В проеме мать с авоськами.
- Добрый день! - поднимается он. - Вам помочь?
Не отвечая, его осматривают с ног до головы, уходят, появляются налегке:
- Снова купаться пришли? Что, у вас в Заводском перебои с горячей водой?
* * *
Стенич матерится шепотом, смотрит на часы.
Окна выходят на Драматический театр. Фонари освещают деревья Центрального сквера.
На концертном рояле фотографии в рамках. Главные роли. Получение премий, наград. А вот она в первой шеренге, на партизанском параде в разрушенном городе. Кубанка с лентой. Грудь, обтянутая гимнастеркой, демонстрирует новенький орден. Руки на автомате ППШ.
- Дивчина красивая.
- Кто спорит? Двадцать три года назад. А где же фотка с волюнтаристом? Никак убрала?
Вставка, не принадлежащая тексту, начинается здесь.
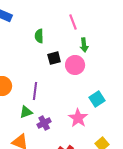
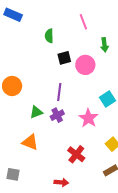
green arrow: (84, 45) -> (104, 45), moved
purple line: (35, 91) -> (59, 92), moved
purple cross: (44, 123) -> (57, 115), moved

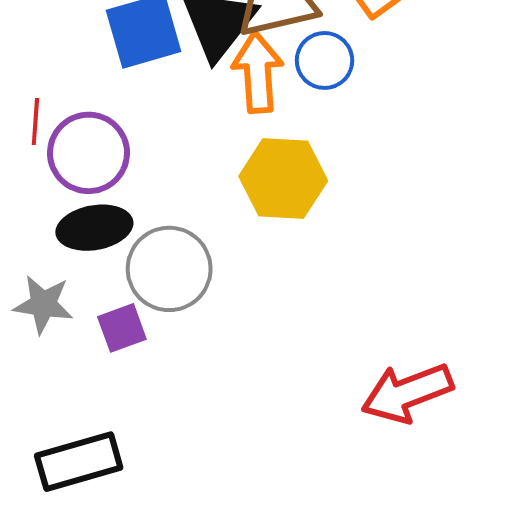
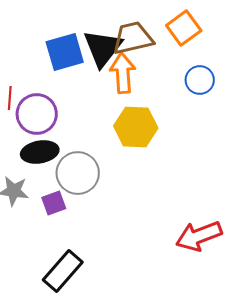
blue circle: (325, 60) -> (200, 80), moved
black rectangle: (79, 462) -> (63, 271), moved, turned -33

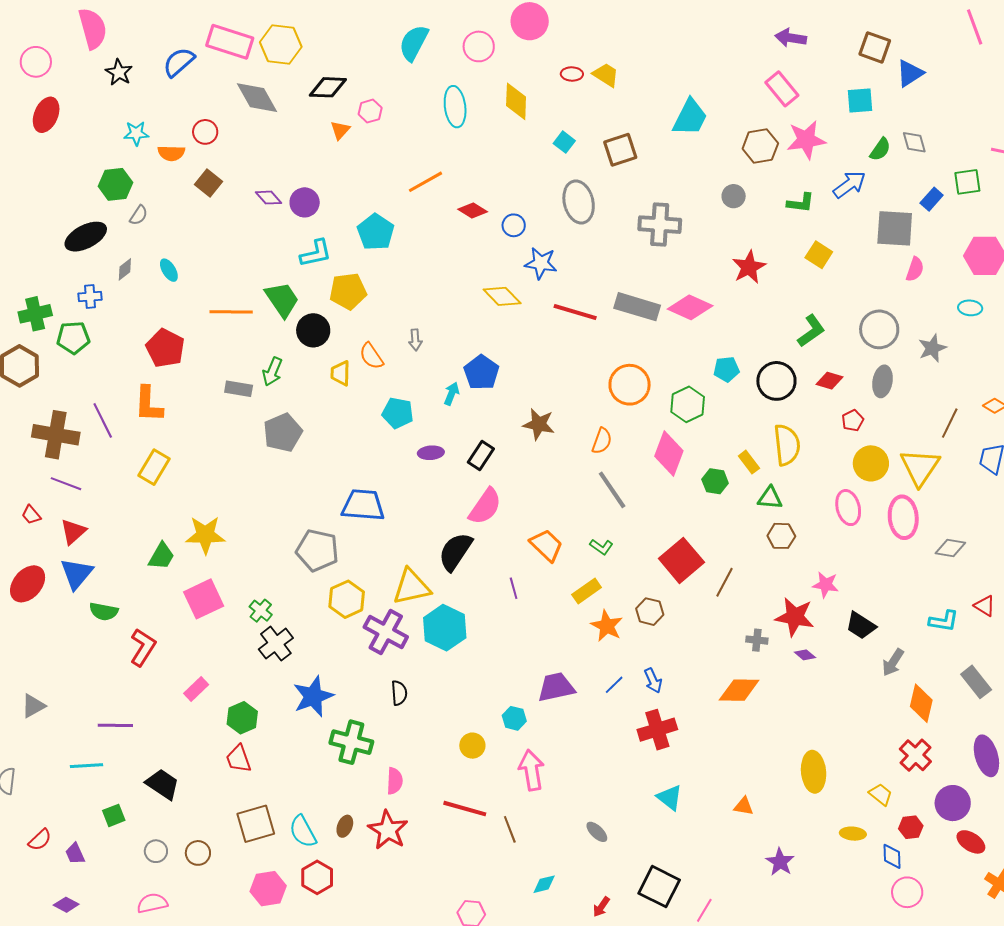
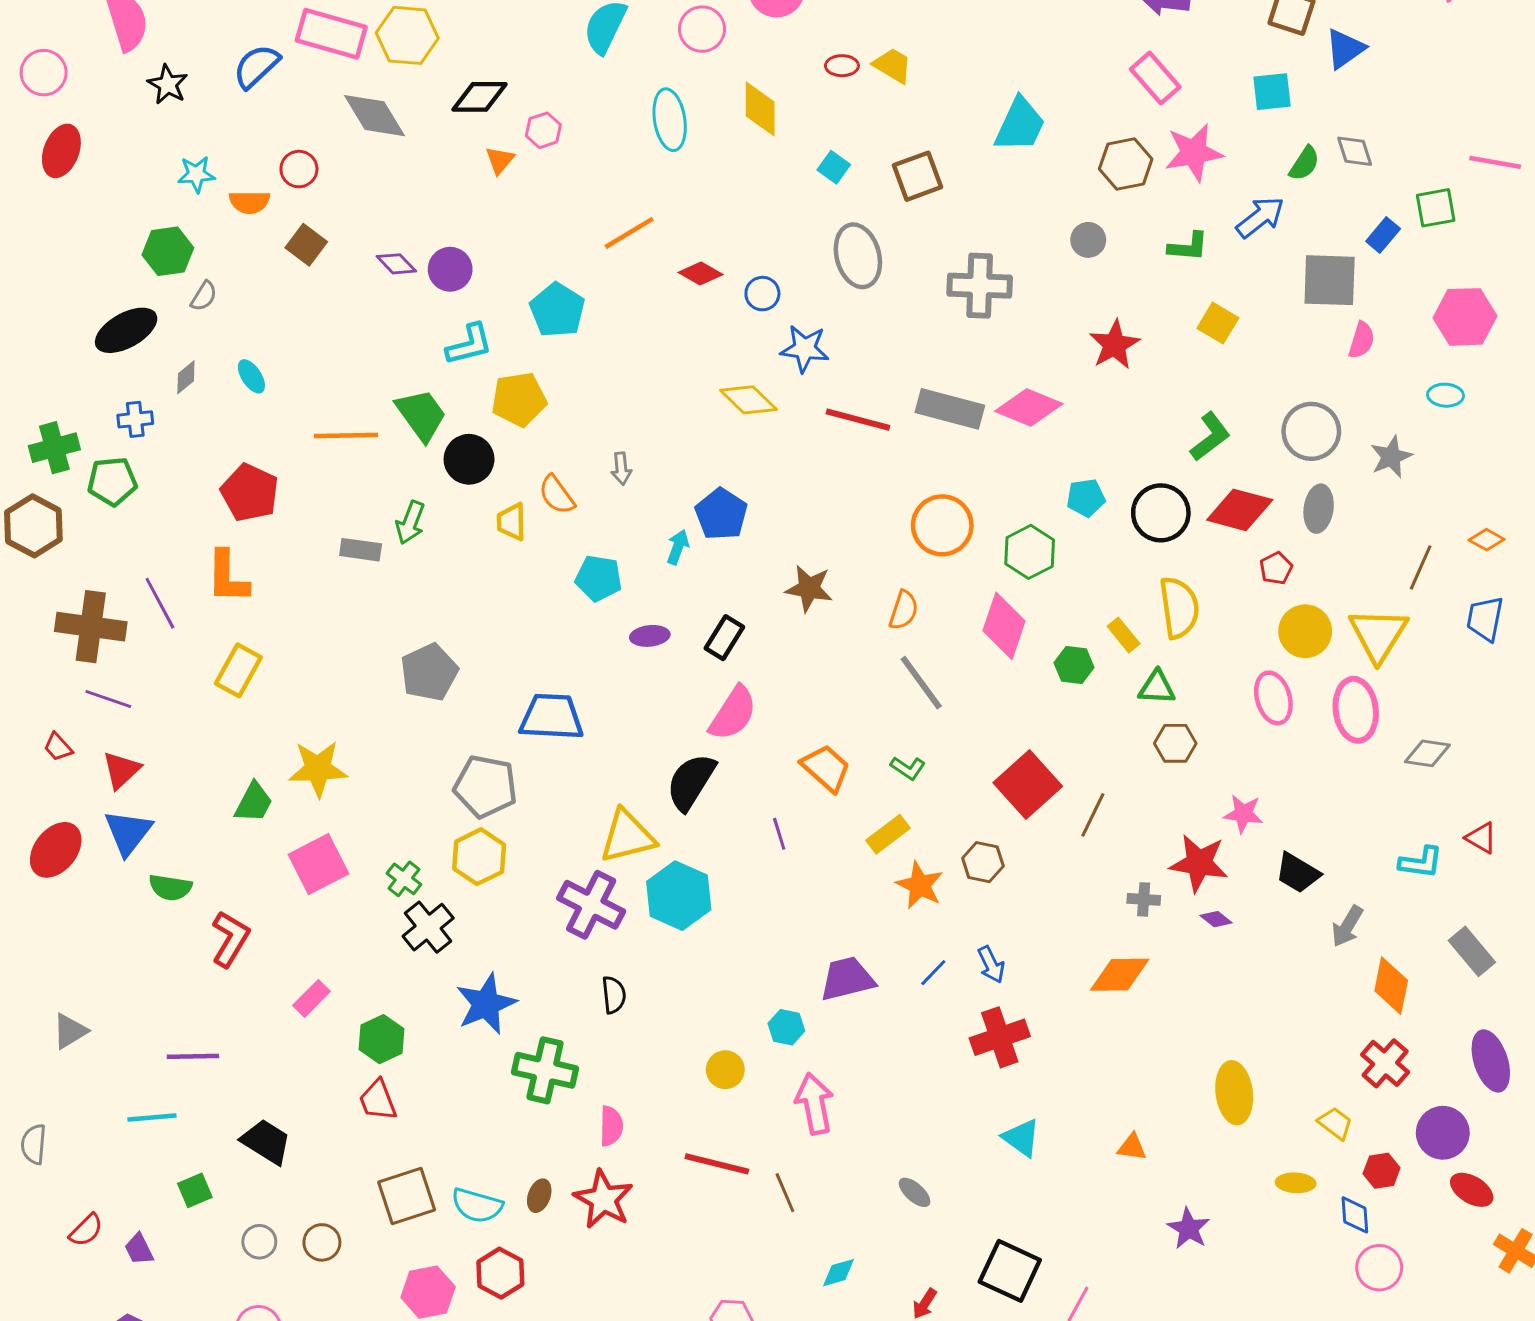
red diamond: (829, 381) -> (1240, 510), size x1.6
gray pentagon: (283, 433) -> (429, 672), moved
yellow hexagon: (347, 599) -> (479, 857), moved
cyan semicircle: (303, 831) -> (477, 1205), turned -44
Хозяйка входит, как на сцену. Слой грима такой, что лучше бы смотреть с галёрки. Ярко-пшеничные волосы. Вся в черном, а в стратегических местах полупрозрачном.
Встают навстречу. Поздравляют. Хрустит целлофан, снимаемый с мимозы.
- Водка уже теплая. К столу!
Стенич держится хорошо, только под мышками рубаха потемнела.
- За наших возлюбленных!
На множественное число ему грозят тяжелым перстнем, но Стенич тут же наливает снова:
- Вторую каждый пьет молча!
- Ты мальчиков не спаивай. Сегодня должно им быть во всеоружии. А то девчата подъедут, а они...
Это вымысел Стена - студентки из общежития. После третьей он за ними отправится - без возврата. Зная об этом, Мазурок говорит:
- А зачем девчата? Лично я уже привык без них. Аида Михайловна, ведь хорошо сидим?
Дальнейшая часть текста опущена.